The overall prospective reduction of nutrients varies among buffer type and across counties (Table 2). The CBWM shows that each acre of grass buffer reduces 21.9 pounds of nitrogen per year in Allegany County and 31.1 pounds per year in Washington County. Similarly, each acre of forest buffer is likely to reduce 27.8 pounds of nitrogen per year in Allegany County and 38.8 pounds per year in Washington County. Grass buffers are estimated to retain 0.09 pounds of phosphorus per year in Allegany County, and 0.2 pounds per year in Washington County, while forest buffers are expected to reduce about 0.5 pounds of phosphorus per year in Allegany and Washington counties. These values from the model do not directly account for upgradient or adjacent land use to the buffer, but it does apply the efficiency proportionally to agricultural land uses in a land-river segment.

The synoptic studies imply that an acre of existing and planted forest buffer reduces nitrogen by about 57.3 pounds per year on average in Allegany and Washington counties (Siemek, Reference Siemek2021). Note, we did not find significant nutrient reductions from newly planted riparian forest buffers alone. The predicted reduction is estimated for both counties and includes total dissolved nitrogen (TDN) concentrations retained in groundwater only. The CBWM rates are based on surface and subsurface retention of nitrogen (total N), and their nutrient retention rates do not reflect the variability found across the landscape. Furthermore, there is little evidence of phosphorus retention based on our study results. However, our study was conducted during baseflow conditions and only tested soluble forms of P. The most common forms in cropland are bound to soil particles that are released during storm events (Liu et al., Reference Liu, Weller, Correll and Jordan2000), which we did not sample.

3. Economic Model

Following Freeman (Reference Freeman2003), let q represent the environmental resource (land, water, etc.) quality and S represent the set of government regulations designed to support the agricultural land conversion to a riparian buffer, such that q(S) represent the changes in q on S that affects the private decision-making. Because private response depends on the governmental regulation, R(S), the function of q is given as

(1) $$q=q[S, R\left(S\right)].$$

The private decision to convert land to a riparian buffer depends on private costs for establishing a conservation practice, C t (q) and producer benefits or gains, B t (q) received from the conservation program. The costs and benefits are flows of money over time t during the length of the contract, T. In some cases, a producer’s gains also include additional income from harvesting trees, hunting, and/or fishing, but these activities are not considered in this analysis.

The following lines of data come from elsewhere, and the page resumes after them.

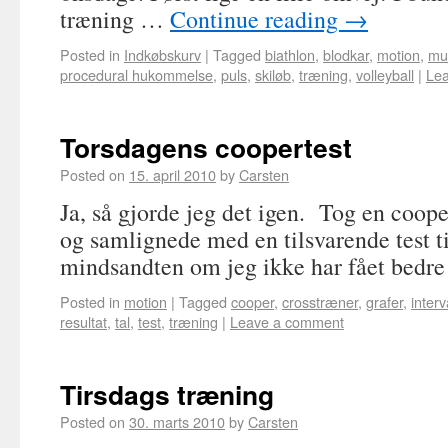
træning …
Continue reading
→
Posted in
Indkøbskurv
|
Tagged
biathlon
,
blodkar
,
motion
,
mu
procedural hukommelse
,
puls
,
skiløb
,
træning
,
volleyball
|
Le
Torsdagens coopertest
Posted on
15. april 2010
by
Carsten
Ja, så gjorde jeg det igen. Tog en coop
og samlignede med en tilsvarende test t
mindsandten om jeg ikke har fået bedre k
Posted in
motion
|
Tagged
cooper
,
crosstræner
,
grafer
,
inter
resultat
,
tal
,
test
,
træning
|
Leave a comment
Tirsdags træning
Posted on
30. marts 2010
by
Carsten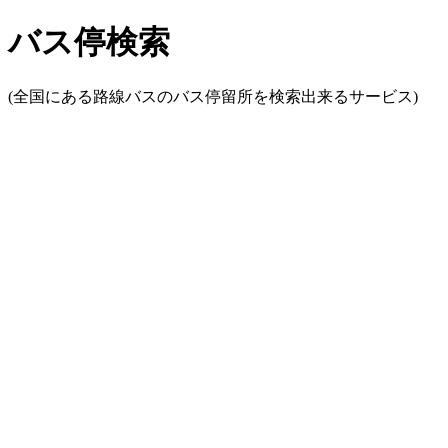
バス停検索
(全国にある路線バスのバス停留所を検索出来るサービス)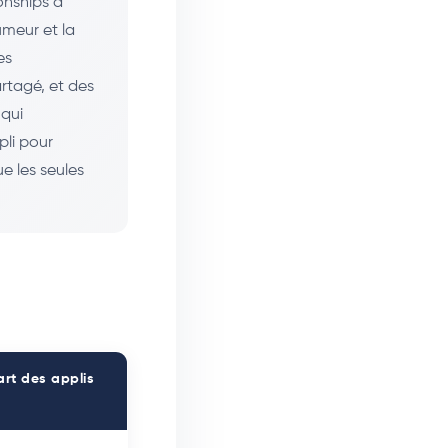
onships a
umeur et la
es
artagé, et des
 qui
pli pour
ue les seules
art des applis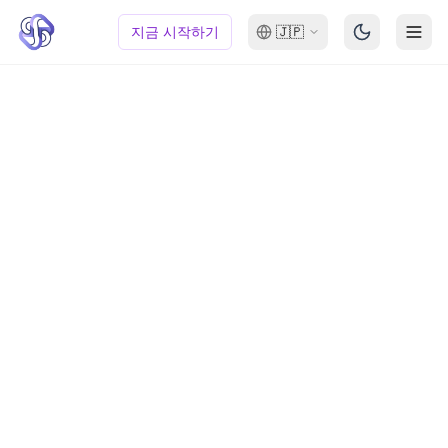
지금 시작하기
🇯🇵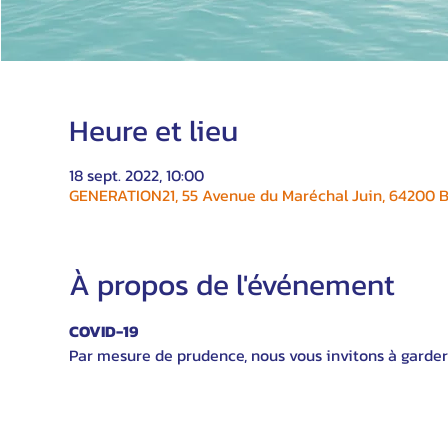
Heure et lieu
18 sept. 2022, 10:00
GENERATION21, 55 Avenue du Maréchal Juin, 64200 Bi
À propos de l'événement
COVID-19
Par mesure de prudence, nous vous invitons à garder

The net present value (NPV) of net benefits to producers at time t can be expressed as

(2) $$NPV=\int _{0}^{T}\left[B_{t}\left(q\right)-C_{t}\left(q\right)\right]e^{-rt}=\int _{0}^{T}\left[Rp_{t}\left(q\right)+I_{0}\left(q\right)+Cs_{O}\left(q\right)-C_{o}\left(q\right)-M_{t}\left(q\right)-O_{t}\left(q\right)\right]e^{-rt}$$

where B t (q) – producer benefits or gains received at time t; C t (q) – private costs for establishing a conservation practice; Rp t (q) – annual rental payments; I 0(q) – one-time incentive payments for signup in initial period t = 0; Cs O (q) – cost-share payments under the conservation program; C o (q) – producers initial establishment cost to convert the land and install a buffer; M t (q) – maintenance and mowing cost; O t (q) – land opportunity cost or foregone income; and the term e rt discounts the future streams of net benefits at the discount rate r over time t. The economic costs C t (q) to producers are sum of initial establishment cost to convert the land and install a buffer in initial period t = 0, defined as C o (q), maintenance cost M t (q) at time t, and land opportunity cost or foregone income, given as O t (q).

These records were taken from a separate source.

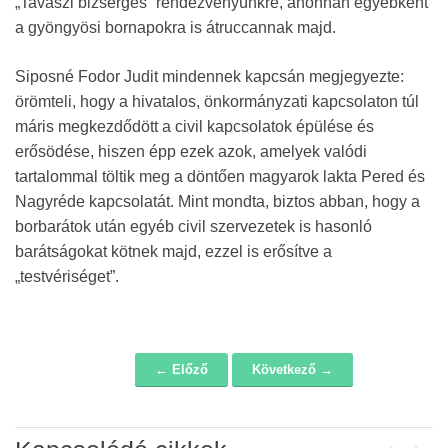
„Tavaszi bizsergés” rendezvényünkre, ahonnan egyébként
a gyöngyösi bornapokra is átruccannak majd.
Siposné Fodor Judit mindennek kapcsán megjegyezte:
örömteli, hogy a hivatalos, önkormányzati kapcsolaton túl
máris megkezdődött a civil kapcsolatok épülése és
erősödése, hiszen épp ezek azok, amelyek valódi
tartalommal töltik meg a döntően magyarok lakta Pered és
Nagyréde kapcsolatát. Mint mondta, biztos abban, hogy a
borbarátok után egyéb civil szervezetek is hasonló
barátságokat kötnek majd, ezzel is erősítve a
„testvériséget”.
← Előző
Következő →
Navigáció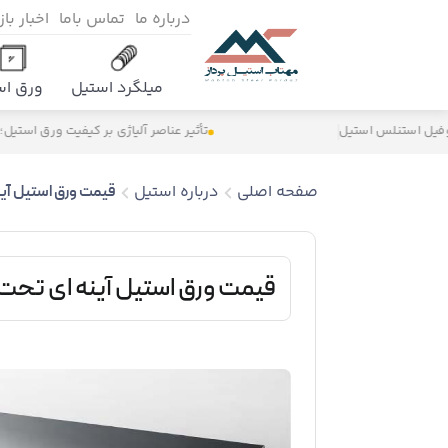
درباره ما
تماس باما
اخبار با
میلگرد استیل
ورق اس
تأثیر عناصر آلیاژی بر کیفیت ورق استیل؛ راهنمای انتخاب گر
صفحه اصلی
درباره استیل
قیمت ورق استیل آین
قیمت ورق استیل آینه ‌ای تحت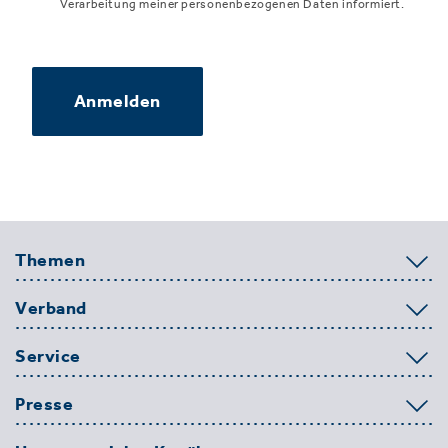
Verarbeitung meiner personenbezogenen Daten informiert.
Anmelden
Themen
Verband
Service
Presse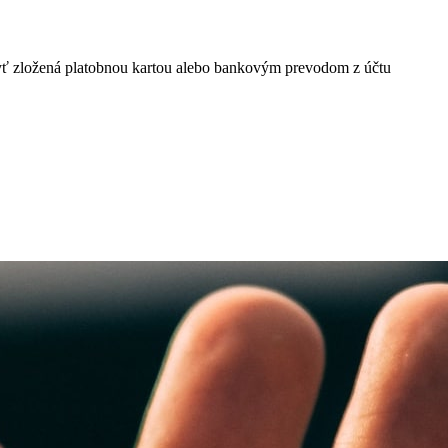
byť zložená platobnou kartou alebo bankovým prevodom z účtu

Gains to producers, B t (q), are sum of annual rental payments under the conservation program based on soil quality in the form of average soil rental rates, Rp t (q), one-time incentive payments for signup based on percentage of rental rate and the practice, I 0(q), and cost-share payment, Cs O (q), as a share of cost to install a practice at time t = 0.

Since payments to producers from conservation program are public spending, the present value of all economic costs, TC(q) also incorporate gains to producers expressed as

(3) $$TC\left(q\right)=\int _{0}^{T}\left[C_{t}\left(q\right)+C{S_{O}}\left(q\right)+{Rp_{t}}\left(q\right)+I_{0}\left(q\right)\right]e^{-rt},$$

where TC(q) represents all economic costs to be spent on establishing and maintaining a riparian buffer; C t (q)– private costs for establishing a conservation practice; CS O (q) – cost-share payments under the conservation program; Rp t (q) – annual rental payments; I 0(q) – one-time incentive payments for signup in initial period t = 0; and the term e rt discounts the future streams of total costs at the discount rate r over time t.

To estimate the cost of reducing nutrients in waters using riparian buffers, the total economic costs needed to install the buffer are divided by the associated nitrogen or phosphorus reduction. If the annual reduction in nutrients (pollutants) is defined as P i (q), and the annual cost of reduction of nutrients is given as C(P i ), then the annual cost per pollutant i can be expressed as

(4) $$C\left(P_{i}\right)={TC\left(q\right) \over T*P_{i}\left(q\right)}.$$

To calculate total economic costs of establishing riparian buffers, this study uses information about typical costs for planting and establishing a buffer and annual maintenance costs in western Maryland from USDA NASS (2019). We account for the average soil quality for cropland in each county. Lastly, we estimate the present value of costs of reducing nutrients in the streams on a per acre basis by quantifying the amount of nutrients reduced per acre of buffer, based on the CBWM and our empirical data.

4. Results

This section presents the empirical results of the economic assessment on establishing riparian buffers on cropland under CREP in two counties in western Maryland. Section 4.1 analyzes the costs and gains to producers for establishing the riparian buffers under three options, and Section 4.2 analyzes the costs of nutrient reductions from riparian buffers.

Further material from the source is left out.